→ **Assignment**: Would you write out the records below exactly as given?

[Saved entries]
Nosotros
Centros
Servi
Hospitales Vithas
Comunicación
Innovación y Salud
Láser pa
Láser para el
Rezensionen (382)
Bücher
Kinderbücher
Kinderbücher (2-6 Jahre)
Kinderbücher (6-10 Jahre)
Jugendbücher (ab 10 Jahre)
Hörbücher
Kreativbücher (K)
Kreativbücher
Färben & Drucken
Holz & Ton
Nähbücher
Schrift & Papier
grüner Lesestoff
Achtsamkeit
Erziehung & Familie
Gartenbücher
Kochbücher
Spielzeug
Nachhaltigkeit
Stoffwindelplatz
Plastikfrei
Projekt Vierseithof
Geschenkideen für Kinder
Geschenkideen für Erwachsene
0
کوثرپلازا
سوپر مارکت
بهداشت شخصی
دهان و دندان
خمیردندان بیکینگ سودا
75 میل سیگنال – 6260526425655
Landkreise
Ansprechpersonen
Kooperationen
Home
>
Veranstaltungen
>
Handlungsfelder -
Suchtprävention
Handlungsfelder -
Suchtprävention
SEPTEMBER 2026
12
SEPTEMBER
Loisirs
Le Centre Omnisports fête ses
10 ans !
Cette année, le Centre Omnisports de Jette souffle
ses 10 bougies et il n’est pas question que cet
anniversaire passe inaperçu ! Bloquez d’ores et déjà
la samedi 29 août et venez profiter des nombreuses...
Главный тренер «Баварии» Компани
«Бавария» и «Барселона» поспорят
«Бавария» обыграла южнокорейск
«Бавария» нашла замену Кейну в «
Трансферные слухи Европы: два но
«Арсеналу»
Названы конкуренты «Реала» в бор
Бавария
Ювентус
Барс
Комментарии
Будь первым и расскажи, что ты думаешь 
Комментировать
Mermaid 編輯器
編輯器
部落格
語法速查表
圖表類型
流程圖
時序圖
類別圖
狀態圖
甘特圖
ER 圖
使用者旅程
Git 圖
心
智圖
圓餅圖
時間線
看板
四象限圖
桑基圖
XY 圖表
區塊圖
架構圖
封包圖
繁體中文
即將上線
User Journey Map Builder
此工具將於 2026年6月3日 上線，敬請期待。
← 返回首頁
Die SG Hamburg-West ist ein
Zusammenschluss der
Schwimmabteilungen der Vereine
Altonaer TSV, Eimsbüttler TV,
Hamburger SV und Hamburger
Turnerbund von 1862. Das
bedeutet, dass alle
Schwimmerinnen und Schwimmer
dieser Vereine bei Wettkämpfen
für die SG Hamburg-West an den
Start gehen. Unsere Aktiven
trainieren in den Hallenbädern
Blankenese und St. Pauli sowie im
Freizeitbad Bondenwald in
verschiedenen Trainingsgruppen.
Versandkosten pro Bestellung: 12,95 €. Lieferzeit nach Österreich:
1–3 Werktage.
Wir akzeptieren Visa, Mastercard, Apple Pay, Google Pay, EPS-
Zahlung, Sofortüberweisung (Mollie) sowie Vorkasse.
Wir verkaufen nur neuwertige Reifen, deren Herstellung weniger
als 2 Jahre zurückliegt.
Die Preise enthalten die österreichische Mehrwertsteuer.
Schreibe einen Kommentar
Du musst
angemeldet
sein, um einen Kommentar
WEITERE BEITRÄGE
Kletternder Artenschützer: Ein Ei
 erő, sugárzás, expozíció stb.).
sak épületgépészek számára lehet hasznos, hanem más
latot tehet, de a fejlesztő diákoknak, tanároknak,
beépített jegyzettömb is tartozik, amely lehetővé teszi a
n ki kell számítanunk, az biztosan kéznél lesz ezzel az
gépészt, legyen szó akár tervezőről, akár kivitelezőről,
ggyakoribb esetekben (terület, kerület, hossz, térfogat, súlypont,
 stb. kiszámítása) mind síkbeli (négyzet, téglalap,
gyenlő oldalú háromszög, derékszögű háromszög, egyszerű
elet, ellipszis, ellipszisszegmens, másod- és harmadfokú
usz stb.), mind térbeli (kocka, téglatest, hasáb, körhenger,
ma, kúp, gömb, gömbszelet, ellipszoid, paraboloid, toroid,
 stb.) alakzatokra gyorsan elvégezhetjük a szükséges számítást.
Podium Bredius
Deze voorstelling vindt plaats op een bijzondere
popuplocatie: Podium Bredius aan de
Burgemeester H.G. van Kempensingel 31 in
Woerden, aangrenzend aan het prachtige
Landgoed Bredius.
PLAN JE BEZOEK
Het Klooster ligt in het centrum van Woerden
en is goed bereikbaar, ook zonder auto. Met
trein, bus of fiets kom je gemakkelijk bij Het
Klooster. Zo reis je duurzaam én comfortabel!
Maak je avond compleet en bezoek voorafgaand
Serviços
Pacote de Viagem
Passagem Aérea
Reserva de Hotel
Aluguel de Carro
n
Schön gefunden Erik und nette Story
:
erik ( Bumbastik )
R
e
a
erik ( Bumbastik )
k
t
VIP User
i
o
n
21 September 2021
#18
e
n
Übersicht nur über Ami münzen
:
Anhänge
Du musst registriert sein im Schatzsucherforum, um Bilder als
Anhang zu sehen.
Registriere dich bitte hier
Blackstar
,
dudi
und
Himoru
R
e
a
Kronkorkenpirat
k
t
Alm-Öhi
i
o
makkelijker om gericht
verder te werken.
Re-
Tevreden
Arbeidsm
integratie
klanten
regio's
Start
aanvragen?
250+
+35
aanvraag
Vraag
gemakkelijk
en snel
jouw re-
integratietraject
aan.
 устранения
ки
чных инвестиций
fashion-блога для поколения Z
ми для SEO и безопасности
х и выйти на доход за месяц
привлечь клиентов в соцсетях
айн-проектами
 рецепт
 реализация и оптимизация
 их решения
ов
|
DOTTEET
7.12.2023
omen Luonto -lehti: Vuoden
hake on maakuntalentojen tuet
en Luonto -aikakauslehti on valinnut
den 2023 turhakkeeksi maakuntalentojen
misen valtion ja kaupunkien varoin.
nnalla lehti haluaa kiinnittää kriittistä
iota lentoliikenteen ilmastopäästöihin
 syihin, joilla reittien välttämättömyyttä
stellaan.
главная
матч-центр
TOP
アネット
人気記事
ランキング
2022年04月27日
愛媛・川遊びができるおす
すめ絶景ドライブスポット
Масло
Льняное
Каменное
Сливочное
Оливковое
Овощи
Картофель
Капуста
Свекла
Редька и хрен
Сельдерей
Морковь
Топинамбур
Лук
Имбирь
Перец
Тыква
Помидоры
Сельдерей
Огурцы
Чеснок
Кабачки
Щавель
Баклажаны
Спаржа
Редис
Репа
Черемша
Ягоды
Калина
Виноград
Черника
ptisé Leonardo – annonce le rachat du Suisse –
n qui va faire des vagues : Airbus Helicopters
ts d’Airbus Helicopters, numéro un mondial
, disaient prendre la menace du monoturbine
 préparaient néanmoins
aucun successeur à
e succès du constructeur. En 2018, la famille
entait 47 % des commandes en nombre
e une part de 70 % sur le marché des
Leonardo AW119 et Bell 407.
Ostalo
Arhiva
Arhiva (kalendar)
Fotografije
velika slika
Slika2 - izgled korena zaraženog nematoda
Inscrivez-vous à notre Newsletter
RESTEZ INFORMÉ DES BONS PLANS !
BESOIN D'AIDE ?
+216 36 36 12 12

→ **Written answer**:
Nosotros
Centros
Servi
Hospitales Vithas
Comunicación
Innovación y Salud
Láser pa
Láser para el
Rezensionen (382)
Bücher
Kinderbücher
Kinderbücher (2-6 Jahre)
Kinderbücher (6-10 Jahre)
Jugendbücher (ab 10 Jahre)
Hörbücher
Kreativbücher (K)
Kreativbücher
Färben & Drucken
Holz & Ton
Nähbücher
Schrift & Papier
grüner Lesestoff
Achtsamkeit
Erziehung & Familie
Gartenbücher
Kochbücher
Spielzeug
Nachhaltigkeit
Stoffwindelplatz
Plastikfrei
Projekt Vierseithof
Geschenkideen für Kinder
Geschenkideen für Erwachsene
0
کوثرپلازا
سوپر مارکت
بهداشت شخصی
دهان و دندان
خمیردندان بیکینگ سودا
75 میل سیگنال – 6260526425655
Landkreise
Ansprechpersonen
Kooperationen
Home
>
Veranstaltungen
>
Handlungsfelder -
Suchtprävention
Handlungsfelder -
Suchtprävention
SEPTEMBER 2026
12
SEPTEMBER
Loisirs
Le Centre Omnisports fête ses
10 ans !
Cette année, le Centre Omnisports de Jette souffle
ses 10 bougies et il n’est pas question que cet
anniversaire passe inaperçu ! Bloquez d’ores et déjà
la samedi 29 août et venez profiter des nombreuses...
Главный тренер «Баварии» Компани
«Бавария» и «Барселона» поспорят
«Бавария» обыграла южнокорейск
«Бавария» нашла замену Кейну в «
Трансферные слухи Европы: два но
«Арсеналу»
Названы конкуренты «Реала» в бор
Бавария
Ювентус
Барс
Комментарии
Будь первым и расскажи, что ты думаешь 
Комментировать
Mermaid 編輯器
編輯器
部落格
語法速查表
圖表類型
流程圖
時序圖
類別圖
狀態圖
甘特圖
ER 圖
使用者旅程
Git 圖
心
智圖
圓餅圖
時間線
看板
四象限圖
桑基圖
XY 圖表
區塊圖
架構圖
封包圖
繁體中文
即將上線
User Journey Map Builder
此工具將於 2026年6月3日 上線，敬請期待。
← 返回首頁
Die SG Hamburg-West ist ein
Zusammenschluss der
Schwimmabteilungen der Vereine
Altonaer TSV, Eimsbüttler TV,
Hamburger SV und Hamburger
Turnerbund von 1862. Das
bedeutet, dass alle
Schwimmerinnen und Schwimmer
dieser Vereine bei Wettkämpfen
für die SG Hamburg-West an den
Start gehen. Unsere Aktiven
trainieren in den Hallenbädern
Blankenese und St. Pauli sowie im
Freizeitbad Bondenwald in
verschiedenen Trainingsgruppen.
Versandkosten pro Bestellung: 12,95 €. Lieferzeit nach Österreich:
1–3 Werktage.
Wir akzeptieren Visa, Mastercard, Apple Pay, Google Pay, EPS-
Zahlung, Sofortüberweisung (Mollie) sowie Vorkasse.
Wir verkaufen nur neuwertige Reifen, deren Herstellung weniger
als 2 Jahre zurückliegt.
Die Preise enthalten die österreichische Mehrwertsteuer.
Schreibe einen Kommentar
Du musst
angemeldet
sein, um einen Kommentar
WEITERE BEITRÄGE
Kletternder Artenschützer: Ein Ei
 erő, sugárzás, expozíció stb.).
sak épületgépészek számára lehet hasznos, hanem más
latot tehet, de a fejlesztő diákoknak, tanároknak,
beépített jegyzettömb is tartozik, amely lehetővé teszi a
n ki kell számítanunk, az biztosan kéznél lesz ezzel az
gépészt, legyen szó akár tervezőről, akár kivitelezőről,
ggyakoribb esetekben (terület, kerület, hossz, térfogat, súlypont,
 stb. kiszámítása) mind síkbeli (négyzet, téglalap,
gyenlő oldalú háromszög, derékszögű háromszög, egyszerű
elet, ellipszis, ellipszisszegmens, másod- és harmadfokú
usz stb.), mind térbeli (kocka, téglatest, hasáb, körhenger,
ma, kúp, gömb, gömbszelet, ellipszoid, paraboloid, toroid,
 stb.) alakzatokra gyorsan elvégezhetjük a szükséges számítást.
Podium Bredius
Deze voorstelling vindt plaats op een bijzondere
popuplocatie: Podium Bredius aan de
Burgemeester H.G. van Kempensingel 31 in
Woerden, aangrenzend aan het prachtige
Landgoed Bredius.
PLAN JE BEZOEK
Het Klooster ligt in het centrum van Woerden
en is goed bereikbaar, ook zonder auto. Met
trein, bus of fiets kom je gemakkelijk bij Het
Klooster. Zo reis je duurzaam én comfortabel!
Maak je avond compleet en bezoek voorafgaand
Serviços
Pacote de Viagem
Passagem Aérea
Reserva de Hotel
Aluguel de Carro
n
Schön gefunden Erik und nette Story
:
erik ( Bumbastik )
R
e
a
erik ( Bumbastik )
k
t
VIP User
i
o
n
21 September 2021
#18
e
n
Übersicht nur über Ami münzen
:
Anhänge
Du musst registriert sein im Schatzsucherforum, um Bilder als
Anhang zu sehen.
Registriere dich bitte hier
Blackstar
,
dudi
und
Himoru
R
e
a
Kronkorkenpirat
k
t
Alm-Öhi
i
o
makkelijker om gericht
verder te werken.
Re-
Tevreden
Arbeidsm
integratie
klanten
regio's
Start
aanvragen?
250+
+35
aanvraag
Vraag
gemakkelijk
en snel
jouw re-
integratietraject
aan.
 устранения
ки
чных инвестиций
fashion-блога для поколения Z
ми для SEO и безопасности
х и выйти на доход за месяц
привлечь клиентов в соцсетях
айн-проектами
 рецепт
 реализация и оптимизация
 их решения
ов
|
DOTTEET
7.12.2023
omen Luonto -lehti: Vuoden
hake on maakuntalentojen tuet
en Luonto -aikakauslehti on valinnut
den 2023 turhakkeeksi maakuntalentojen
misen valtion ja kaupunkien varoin.
nnalla lehti haluaa kiinnittää kriittistä
iota lentoliikenteen ilmastopäästöihin
 syihin, joilla reittien välttämättömyyttä
stellaan.
главная
матч-центр
TOP
アネット
人気記事
ランキング
2022年04月27日
愛媛・川遊びができるおす
すめ絶景ドライブスポット
Масло
Льняное
Каменное
Сливочное
Оливковое
Овощи
Картофель
Капуста
Свекла
Редька и хрен
Сельдерей
Морковь
Топинамбур
Лук
Имбирь
Перец
Тыква
Помидоры
Сельдерей
Огурцы
Чеснок
Кабачки
Щавель
Баклажаны
Спаржа
Редис
Репа
Черемша
Ягоды
Калина
Виноград
Черника
ptisé Leonardo – annonce le rachat du Suisse –
n qui va faire des vagues : Airbus Helicopters
ts d’Airbus Helicopters, numéro un mondial
, disaient prendre la menace du monoturbine
 préparaient néanmoins
aucun successeur à
e succès du constructeur. En 2018, la famille
entait 47 % des commandes en nombre
e une part de 70 % sur le marché des
Leonardo AW119 et Bell 407.
Ostalo
Arhiva
Arhiva (kalendar)
Fotografije
velika slika
Slika2 - izgled korena zaraženog nematoda
Inscrivez-vous à notre Newsletter
RESTEZ INFORMÉ DES BONS PLANS !
BESOIN D'AIDE ?
+216 36 36 12 12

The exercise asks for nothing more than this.